» TASK DETAILS
Among the lines of the records, count those containing the word "value", then give the number alone.

» INPUT DATA
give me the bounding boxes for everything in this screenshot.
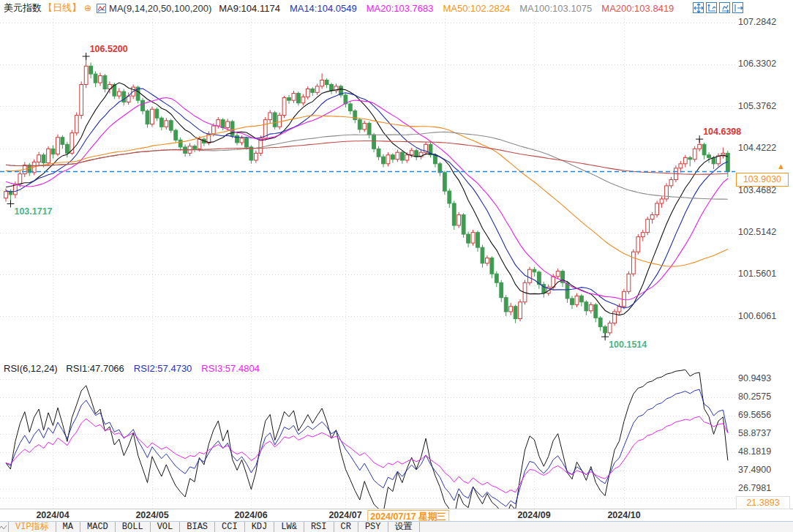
ma-value-label: MA50:102.2824	[443, 3, 510, 14]
ma-value-label: MA100:103.1075	[519, 3, 592, 14]
rsi-axis-label: 80.2575	[738, 391, 771, 402]
price-annotation: 100.1514	[609, 340, 647, 350]
rsi-min-badge: 21.3893	[736, 496, 790, 509]
indicator-tab-VIP指标[interactable]: VIP指标	[9, 522, 56, 532]
rsi-axis-label: 48.1819	[738, 446, 771, 457]
price-annotation: 104.6398	[703, 127, 741, 137]
instrument-title: 美元指数	[4, 1, 42, 15]
rsi-value-label: RSI1:47.7066	[66, 363, 124, 374]
rsi-axis-label: 58.8737	[738, 428, 771, 438]
last-price-badge: 103.9030	[736, 173, 789, 187]
month-label: 2024/09	[517, 510, 550, 520]
month-label: 2024/04	[36, 510, 69, 520]
indicator-tab-MACD[interactable]: MACD	[80, 522, 116, 532]
month-label: 2024/06	[234, 510, 267, 520]
pan-to-latest-icon[interactable]	[732, 2, 743, 13]
rsi-group-label: RSI(6,12,24)	[4, 363, 58, 374]
month-label: 2024/07	[328, 510, 361, 520]
indicator-tab-KDJ[interactable]: KDJ	[245, 522, 275, 532]
ma-value-label: MA9:104.1174	[219, 3, 280, 14]
price-axis-label: 104.4222	[738, 143, 776, 153]
indicator-tab-CR[interactable]: CR	[334, 522, 358, 532]
fit-vertical-axis-icon[interactable]	[706, 2, 717, 13]
crosshair-move-icon[interactable]	[693, 2, 704, 13]
rsi-axis-label: 90.9493	[738, 373, 771, 383]
indicator-tab-设置[interactable]: 设置	[388, 522, 420, 532]
ma-group-label: MA(9,14,20,50,100,200)	[109, 3, 211, 14]
ma-legend: MA9:104.1174MA14:104.0549MA20:103.7683MA…	[219, 3, 683, 14]
indicator-tab-LW&[interactable]: LW&	[274, 522, 304, 532]
rsi-header: RSI(6,12,24) RSI1:47.7066RSI2:57.4730RSI…	[4, 363, 269, 374]
price-axis-label: 106.3302	[738, 59, 776, 69]
indicator-tab-BOLL[interactable]: BOLL	[116, 522, 151, 532]
rsi-value-label: RSI2:57.4730	[134, 363, 192, 374]
indicator-tab-PSY[interactable]: PSY	[358, 522, 388, 532]
price-marker-arrow-icon: ▲	[777, 162, 785, 171]
month-label: 2024/05	[135, 510, 168, 520]
chart-toolbar-icons	[693, 2, 743, 13]
indicator-tab-RSI[interactable]: RSI	[304, 522, 334, 532]
fit-horizontal-axis-icon[interactable]	[719, 2, 730, 13]
indicator-tab-MA[interactable]: MA	[56, 522, 80, 532]
price-chart-canvas[interactable]: 106.5200103.1717104.6398100.1514	[0, 0, 793, 532]
ma-value-label: MA14:104.0549	[290, 3, 357, 14]
chart-header-bar: 美元指数 【日线】 ⊕ MA(9,14,20,50,100,200) MA9:1…	[0, 0, 793, 16]
price-axis-label: 100.6061	[738, 311, 776, 321]
indicator-toolbar: VIP指标MAMACDBOLLVOLBIASCCIKDJLW&RSICRPSY设…	[0, 521, 793, 532]
add-indicator-icon[interactable]: ⊕	[84, 3, 91, 13]
price-axis-label: 105.3762	[738, 101, 776, 111]
indicator-tab-BIAS[interactable]: BIAS	[180, 522, 215, 532]
clipped-edge-icon	[0, 522, 9, 532]
rsi-axis-label: 69.5656	[738, 410, 771, 420]
ma-value-label: MA200:103.8419	[601, 3, 674, 14]
period-label[interactable]: 【日线】	[43, 1, 81, 15]
rsi-legend: RSI1:47.7066RSI2:57.4730RSI3:57.4804	[66, 363, 269, 374]
price-axis-label: 102.5142	[738, 227, 776, 237]
rsi-axis-label: 37.4900	[738, 465, 771, 475]
ma-value-label: MA20:103.7683	[367, 3, 434, 14]
rsi-value-label: RSI3:57.4804	[201, 363, 260, 374]
price-annotation: 103.1717	[14, 206, 52, 217]
month-label: 2024/10	[607, 510, 640, 520]
indicator-tab-VOL[interactable]: VOL	[151, 522, 181, 532]
price-axis-label: 101.5601	[738, 269, 776, 279]
rsi-axis-label: 26.7981	[738, 483, 771, 493]
time-axis: 2024/042024/052024/062024/072024/07/17 星…	[0, 509, 793, 521]
indicator-tab-CCI[interactable]: CCI	[215, 522, 245, 532]
price-axis-label: 107.2842	[738, 17, 776, 27]
price-annotation: 106.5200	[90, 44, 128, 54]
chart-type-icon[interactable]	[97, 4, 106, 13]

» RESULT OF THIS EXERCISE
9